In that time, he’s noticed a worrisome trend.
Since the caplin collapse of the early 1990s, they’ve gotten progressively smaller – they’re lighter, and a little bit longer. They’re also spawning later.
“Their condition is poorer, and it’s gotten progressively poorer over the past three decades,” he said.
It’s had an effect on turr chicks; Montevecchi said the chicks have also shown a decline in their condition over the past three decades.
“It’s a signal that the caplin isn’t getting any better." -Bill Montevecchi
“It’s a signal about what’s happening in the ocean, it’s a signal about what’s happening on the planet, and anybody who’s not concerned about caplin would not be concerned about the fishery that drives the economy of our province.
“And anybody who would not be concerned about a seabird – which is really a large marine animal that’s an expert at getting food out of the ocean – when they’re not faring well, that’s something we really have to worry about because we’re on the same planet and we’re in the same circumstances.
“These effects of climate change – what the birds are providing, essentially, are signals of radical changes in the ocean – and those radical changes in the ocean are going to affect the fishery. But the planet’s 70 per cent water, so when the ocean climate is changing, the climate on the planet is changing, and these are just signals.”
Montevecchi’s research at Funk Island shows the condition of caplin brought back to chicks by adult turrs was in a steady decline from 1990 to 2017.
What resulted was a decline in offspring condition, including a reduction in mass and wing length. As well, adult turrs had to look farther and work harder to catch the fish.
Parental murres doubled their foraging distances from the Funk Island colony in 2016 over distances travelled in 2014 – flying, on average, an extra 28.7 kilometres to find food.
Yet turr populations at Funk Island aren’t decreasing.

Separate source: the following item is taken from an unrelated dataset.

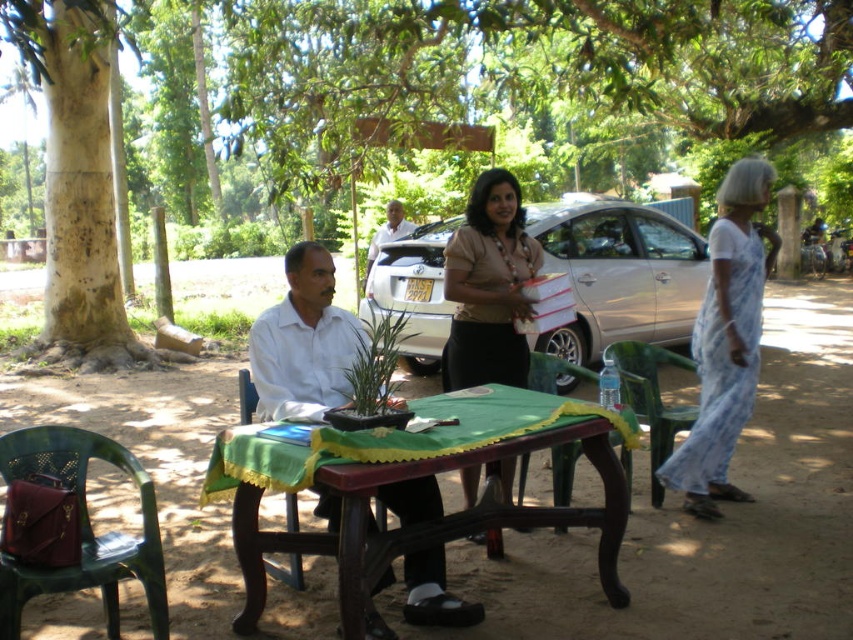 You are planning to set up a picnic table in this outdoor area. The picnic table requires a space that is wider than the green plastic chair at lower right. Is the area near the green leafy tree at center suitable for placing the picnic table?

The green leafy tree at center is wider than the green plastic chair at lower right, so the area near the green leafy tree at center has enough width to accommodate the picnic table requiring space wider than the green plastic chair at lower right.

You are sitting on the green plastic chair at lower right and want to look at the green leafy tree at center. Can you see it without moving your head?

Yes, because the green leafy tree at center is in front of the green plastic chair at lower right, so it should be directly visible from your seated position.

Montevecchi attributes that contradiction to better turr hunt regulations, changes to fishing techniques that mean the birds aren’t drowning in gillnets, and stricter regulations resulting in fewer oiled birds.
“It’s not all sunshine and roses,” he said.
“For birds like murres, gannets and puffins, things seem pretty good, but when you look at other species, like the storm petrels, things don’t seem so good at all. But the populations for those (other) birds are going up even though food supply is not looking great, and in the long run that doesn’t mean that things will be great.”
Montevecchi will have a paper on this research published in the journal Marine Ecology Progress Series this year.